What the model is actually doing

A transformer-based LLM processes your prompt by turning each token into a vector, then running that vector through dozens of attention layers. At each layer, the model computes two big matrices, called Keys and Values, or K and V, that encode how every token in the prompt relates to every other token. Generating even a single new output token requires the K and V matrices for the entire prompt.

Normally, every API request recomputes K and V from scratch. That’s the expensive part, the matrix multiplications scale with the square of the prompt length, which is why long prompts are disproportionately slow and costly.

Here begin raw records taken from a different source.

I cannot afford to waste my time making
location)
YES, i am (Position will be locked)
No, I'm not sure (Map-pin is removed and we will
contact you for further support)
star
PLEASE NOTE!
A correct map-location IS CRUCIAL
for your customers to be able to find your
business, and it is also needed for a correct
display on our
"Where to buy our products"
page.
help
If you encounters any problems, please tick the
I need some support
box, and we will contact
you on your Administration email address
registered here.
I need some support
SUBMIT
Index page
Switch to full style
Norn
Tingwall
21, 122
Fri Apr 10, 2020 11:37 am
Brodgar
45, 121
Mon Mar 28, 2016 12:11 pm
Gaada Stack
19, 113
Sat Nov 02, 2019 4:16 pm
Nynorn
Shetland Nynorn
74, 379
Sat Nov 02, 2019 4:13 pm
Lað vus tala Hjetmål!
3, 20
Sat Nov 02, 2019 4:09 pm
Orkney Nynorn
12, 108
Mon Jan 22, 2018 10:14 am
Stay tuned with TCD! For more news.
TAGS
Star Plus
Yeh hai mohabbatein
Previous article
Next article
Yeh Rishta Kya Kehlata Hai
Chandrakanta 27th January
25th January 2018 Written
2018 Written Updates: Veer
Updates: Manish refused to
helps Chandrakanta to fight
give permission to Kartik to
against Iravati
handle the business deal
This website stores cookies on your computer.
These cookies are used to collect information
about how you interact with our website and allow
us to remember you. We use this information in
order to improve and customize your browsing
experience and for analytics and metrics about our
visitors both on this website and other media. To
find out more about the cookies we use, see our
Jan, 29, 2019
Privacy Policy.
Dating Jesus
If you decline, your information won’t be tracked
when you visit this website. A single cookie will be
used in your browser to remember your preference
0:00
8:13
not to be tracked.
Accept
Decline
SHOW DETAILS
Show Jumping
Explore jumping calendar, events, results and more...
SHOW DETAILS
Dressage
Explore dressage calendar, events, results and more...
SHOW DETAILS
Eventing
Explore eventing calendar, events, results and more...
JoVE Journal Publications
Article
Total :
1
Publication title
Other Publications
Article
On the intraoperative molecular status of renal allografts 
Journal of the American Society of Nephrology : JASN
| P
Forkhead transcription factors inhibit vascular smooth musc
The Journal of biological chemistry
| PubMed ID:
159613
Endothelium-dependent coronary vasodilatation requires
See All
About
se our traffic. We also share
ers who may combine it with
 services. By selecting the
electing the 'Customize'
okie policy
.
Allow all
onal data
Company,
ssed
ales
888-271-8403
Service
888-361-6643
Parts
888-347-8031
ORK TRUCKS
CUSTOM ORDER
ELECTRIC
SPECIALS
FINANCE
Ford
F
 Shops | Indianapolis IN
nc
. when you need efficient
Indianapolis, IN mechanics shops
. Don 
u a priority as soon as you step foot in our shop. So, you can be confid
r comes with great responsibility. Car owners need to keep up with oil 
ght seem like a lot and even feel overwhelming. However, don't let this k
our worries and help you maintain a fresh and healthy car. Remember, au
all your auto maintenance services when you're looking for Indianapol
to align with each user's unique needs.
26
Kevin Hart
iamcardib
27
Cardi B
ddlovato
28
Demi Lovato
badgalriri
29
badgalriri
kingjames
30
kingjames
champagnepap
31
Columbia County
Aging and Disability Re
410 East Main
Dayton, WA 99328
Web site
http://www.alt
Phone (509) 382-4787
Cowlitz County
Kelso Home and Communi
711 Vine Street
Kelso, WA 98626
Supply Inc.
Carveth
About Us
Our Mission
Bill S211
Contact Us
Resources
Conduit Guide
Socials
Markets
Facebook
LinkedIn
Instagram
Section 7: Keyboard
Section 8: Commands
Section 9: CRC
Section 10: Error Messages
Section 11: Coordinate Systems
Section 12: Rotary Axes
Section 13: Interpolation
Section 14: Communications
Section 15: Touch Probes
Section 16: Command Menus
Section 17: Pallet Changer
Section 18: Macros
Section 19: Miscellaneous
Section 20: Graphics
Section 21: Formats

Prompt caching changes the contract. On the first request, the provider computes K and V for your prompt as usual, but also saves them in memory, keyed to the exact sequence of tokens that produced them. On subsequent requests that start with the same prefix, the provider jumps straight to the cached matrices and only computes fresh K and V for the tokens that come after the cache boundary. You pay for the skipped computation at a steep discount, because the cost to the provider is essentially zero, it’s just reading back memory it already had.

That’s why the discount is 90% rather than 100%: there’s still memory bandwidth, occasional cache misses where the entry was evicted, and some housekeeping. But it’s close to free.

The “bookmark” analogy

If the above was too dense, here’s the version that holds up:

Imagine you’re reading a dense reference book to answer questions for a stream of callers. The first caller asks something, and you read the whole introduction, slow, thorough, expensive. But now the introduction is loaded in your head. When the second caller asks a different question, you don’t reread the intro; you bookmark where you stopped and jump straight to their question, using the context you already have. The bookmark costs something to place, you had to pay attention to create it, but every subsequent jump is 90% cheaper than re-reading.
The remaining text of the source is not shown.